19. Başvurucu 23/5/2013 tarihli dilekçesinde duruşmalı temyiz
talebinde bulunmuş, aynı tarihte temyiz harç ve posta giderlerini yatırmıştır.
20. Yargıtay 6. Hukuk Dairesi 20/3/2014 tarihli ve
E.62013/10845, K.2014/3463 sayılı kararıyla dosyada "...duruşma pulları
bulunmadığı..." gerekçesiyle duruşma isteminin reddine karar vererek hükmü
onamıştır.

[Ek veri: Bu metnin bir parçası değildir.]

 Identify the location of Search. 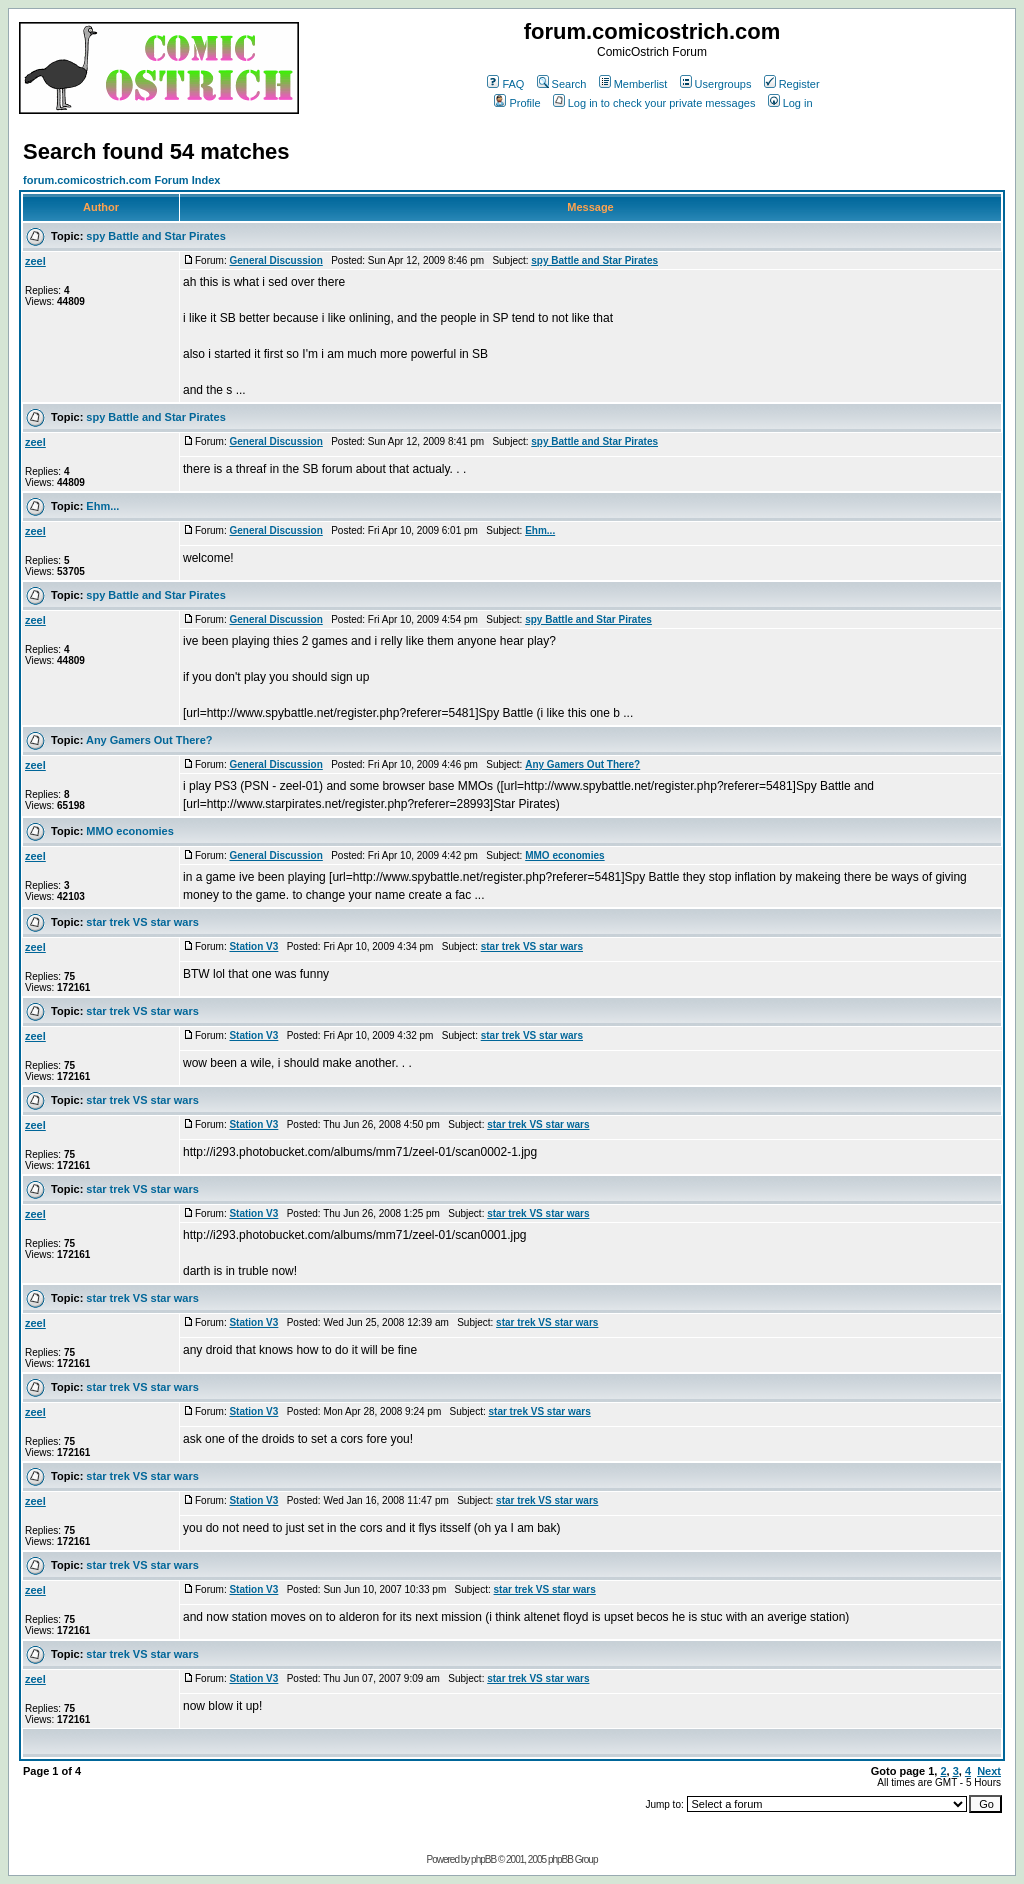 (562, 84).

Kararın ilgili kısmı şöyledir:
"...Dosya kapsamına,
toplanan delillere, mevcut deliller mahkemece takdir edilerek karar verilmiş
olmasına ve takdirde de bir isabetsizlik bulunmamasına göre yerinde görülmeyen
temyiz itirazlarının reddi ile usul ve kanuna uygun olan hükmün ONANMASINA ve
aşağıda yazılı temyiz giderinin temyiz edenden alınmasına 20/03/2014 tarihinde
oybirliğiyle karar verildi."
21. Karar düzeltme talebi aynı Dairenin 8/9/2014 tarihli ve
E.2014/6475, K.2014/9439 sayılı kararı ile reddedilmiştir.
IV. İLGİLİ HUKUK
22. 12/1/2011 tarihli ve 6100 sayılı Hukuk Muhakemeleri
Kanunu'nun 316. maddesinin ilgili kısmı şöyledir:
"(1) Basit yargılama
usulü, kanunlarda açıkça belirtilenler dışında, aşağıdaki durumlarda uygulanır:
a) Sulh hukuk mahkemelerinin görevine giren (m.4) dava ve işler.
…"
23. 6100 sayılı Kanun'un 317. maddesinin (1) ve (3) numaralı
fıkraları şöyledir:
"Dava açılması ve davaya
cevap verilmesi dilekçe ile olur.
Taraflar cevaba cevap ve ikinci cevap
dilekçesi veremezler."
24. 6100 sayılı Kanun'un 320. maddesinin (1) ve (3) numaralı
fıkraları şöyledir:
"Mahkeme, mümkün olan
hâllerde tarafları duruşmaya davet etmeden dosya üzerinden karar verir.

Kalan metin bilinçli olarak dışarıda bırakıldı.